Activity: In the entries below, begin at the line that has "中国经济｜24城GDP", stop after the line that has "RPF GK, GK for", and output those lines exactly with no pictures.

Information START

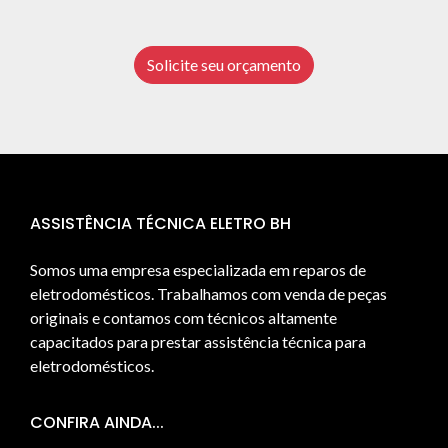
Solicite seu orçamento
ASSISTÊNCIA TÉCNICA ELETRO BH
Somos uma empresa especializada em reparos de
eletrodomésticos. Trabalhamos com venda de peças
originais e contamos com técnicos altamente
capacitados para prestar assistência técnica para
eletrodomésticos.
CONFIRA AINDA...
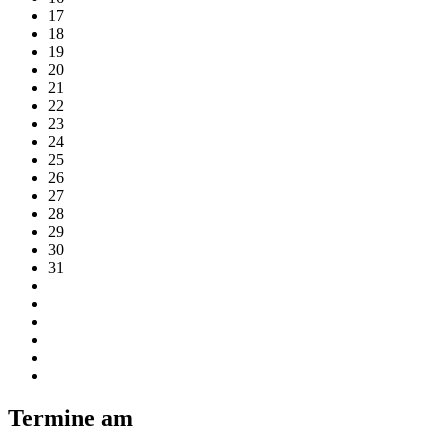
17
18
19
20
21
22
23
24
25
26
27
28
29
30
31
Termine am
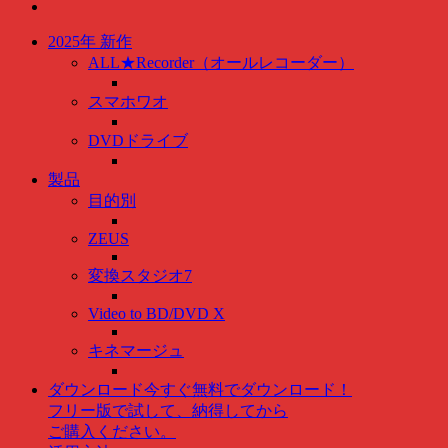
2025年 新作
ALL★Recorder（オールレコーダー）
スマホワオ
DVDドライブ
製品
目的別
ZEUS
変換スタジオ7
Video to BD/DVD X
キネマージュ
ダウンロード
今すぐ無料でダウンロード！
フリー版で試して、納得してから
ご購入ください。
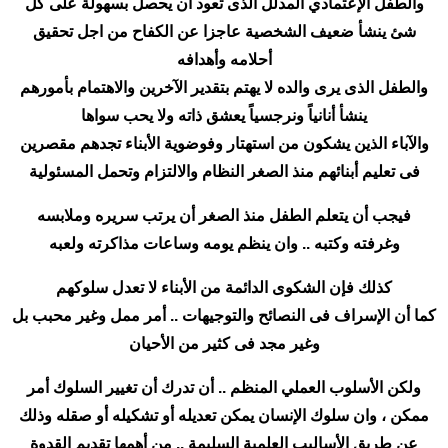
والطفل الإعتمادي المدلل الذى تعود أن يحصل بسهولة على كل
شئ ينشأ ضعيف الشخصية عاجزا عن الكفاح من اجل تحقيق
أحلامه وأهدافه
والطفل الذى يرى والده لا يهتم بتقدير الآخرين والاهتمام بأمورهم
ينشأ أنانياً ونرجسياً يعشق ذاته ولا يحب سواها
والآباء الذين يشكون من استهتار وفوضوية الأبناء تجدهم مقصرين
فى تعليم أبنائهم منذ الصغر النظام والالتزام وتحمل المسئولية
فيجب أن يتعلم الطفل منذ الصغر أن يرتب سريره وملابسه
وغرفته وكتبه .. وان ينظم يومه وساعات مذاكرته ولعبه
كذلك فإن الشكوى الدائمة من الأبناء لا تعدل سلوكهم
كما أن الإسراف فى النصائح والتوجيهات .. أمر ممل وغير محبب بل
وغير مجد فى كثير من الأحيان
ولكن الأسلوب العملي المنظم .. أن تدرك أن تغيير السلوك أمر
ممكن ، وان سلوك الإنسان يمكن تعديله أو تشكيله أو صقله وذلك
عن طريق الأساليب العلمية السليمة .. من أهمها تقديم القدوة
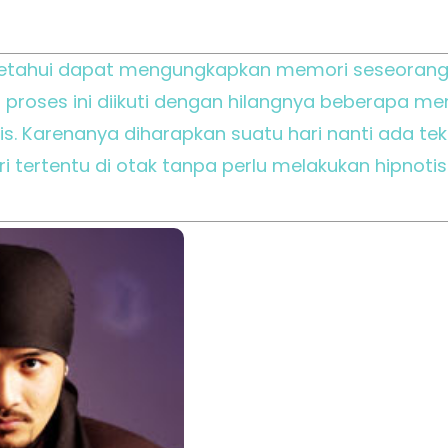
diketahui dapat mengungkapkan memori seseorang
g proses ini diikuti dengan hilangnya beberapa m
s. Karenanya diharapkan suatu hari nanti ada te
tertentu di otak tanpa perlu melakukan hipnotis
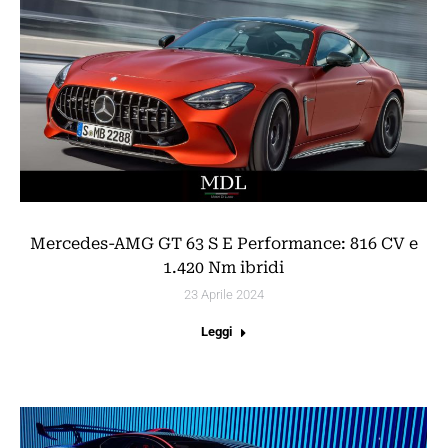
Mercedes-AMG GT 63 S E Performance: 816 CV e
1.420 Nm ibridi
23 Aprile 2024
Leggi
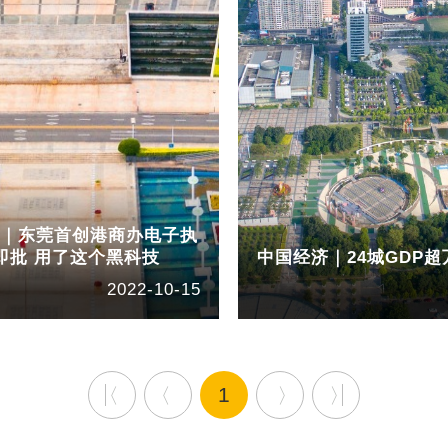
业｜东莞首创港商办电子执
即批 用了这个黑科技
中国经济｜24城GDP
2022-10-15
1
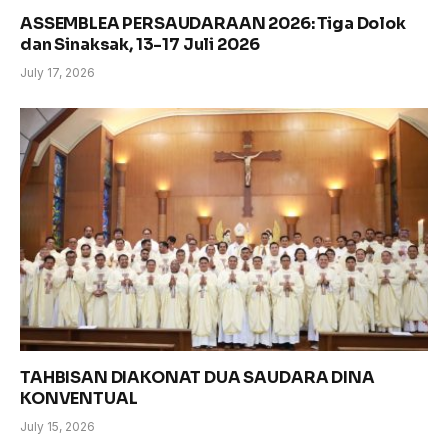
ASSEMBLEA PERSAUDARAAN 2026: Tiga Dolok
dan Sinaksak, 13-17 Juli 2026
July 17, 2026
TAHBISAN DIAKONAT DUA SAUDARA DINA
KONVENTUAL
July 15, 2026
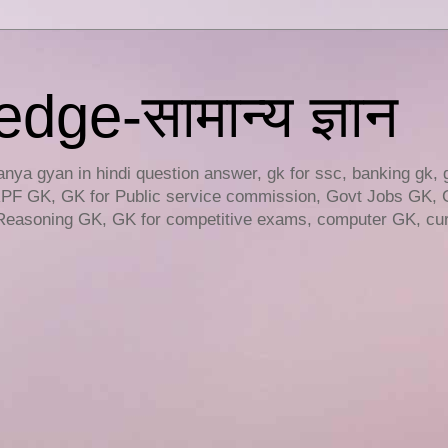
ge-सामान्य ज्ञान
ya gyan in hindi question answer, gk for ssc, banking gk, 
RPF GK, GK for Public service commission, Govt Jobs GK, 
easoning GK, GK for competitive exams, computer GK, curr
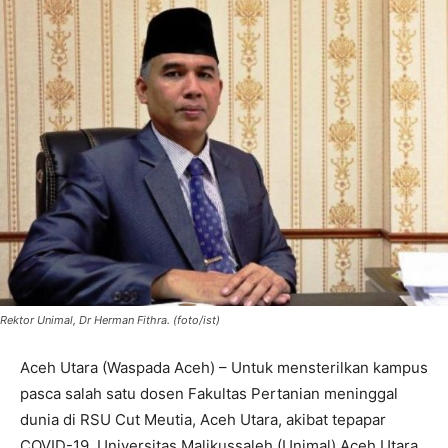
Rektor Unimal, Dr Herman Fithra. (foto/ist)
Aceh Utara (Waspada Aceh) – Untuk mensterilkan kampus
pasca salah satu dosen Fakultas Pertanian meninggal
dunia di RSU Cut Meutia, Aceh Utara, akibat tepapar
COVID-19, Universitas Malikussaleh (Unimal) Aceh Utara,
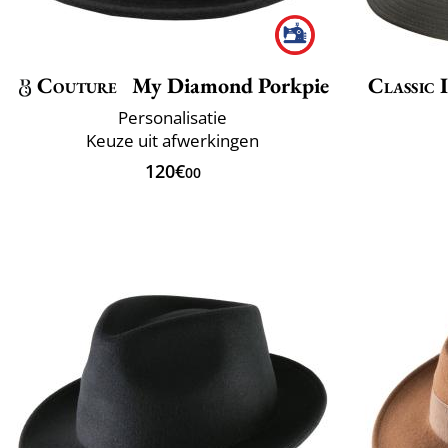
Couture
My Diamond Porkpie
Classic 
Personalisatie
Keuze uit afwerkingen
120€
00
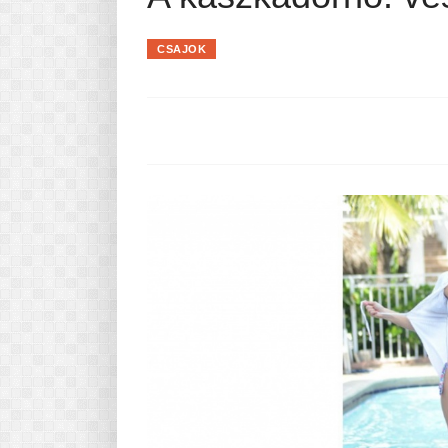
Pasta-túra - avagy A TÉSZTA
MINDENNAPI KENYERÜNK
CSAJOK
A karácsonyról dióhéjban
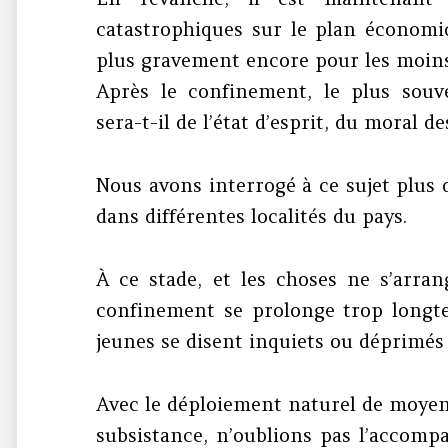
catastrophiques sur le plan économi
plus gravement encore pour les moins
Après le confinement, le plus souv
sera-t-il de l’état d’esprit, du moral d
Nous avons interrogé à ce sujet plus
dans différentes localités du pays.
À ce stade, et les choses ne s’arra
confinement se prolonge trop longte
jeunes se disent inquiets ou déprimés f
Avec le déploiement naturel de moyens
subsistance, n’oublions pas l’accomp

Information END

Response to this exercise:
中国经济｜24城GDP
2022-10-15
1
ASSEMBLEA PERSAUDARAAN 2026: Tiga Dolok
dan Sinaksak, 13-17 Juli 2026
July 17, 2026
TAHBISAN DIAKONAT DUA SAUDARA DINA
KONVENTUAL
July 15, 2026
ge-सामान्य ज्ञान
ya gyan in hindi question answer, gk for ssc, banking gk, 
RPF GK, GK for Public service commission, Govt Jobs GK, 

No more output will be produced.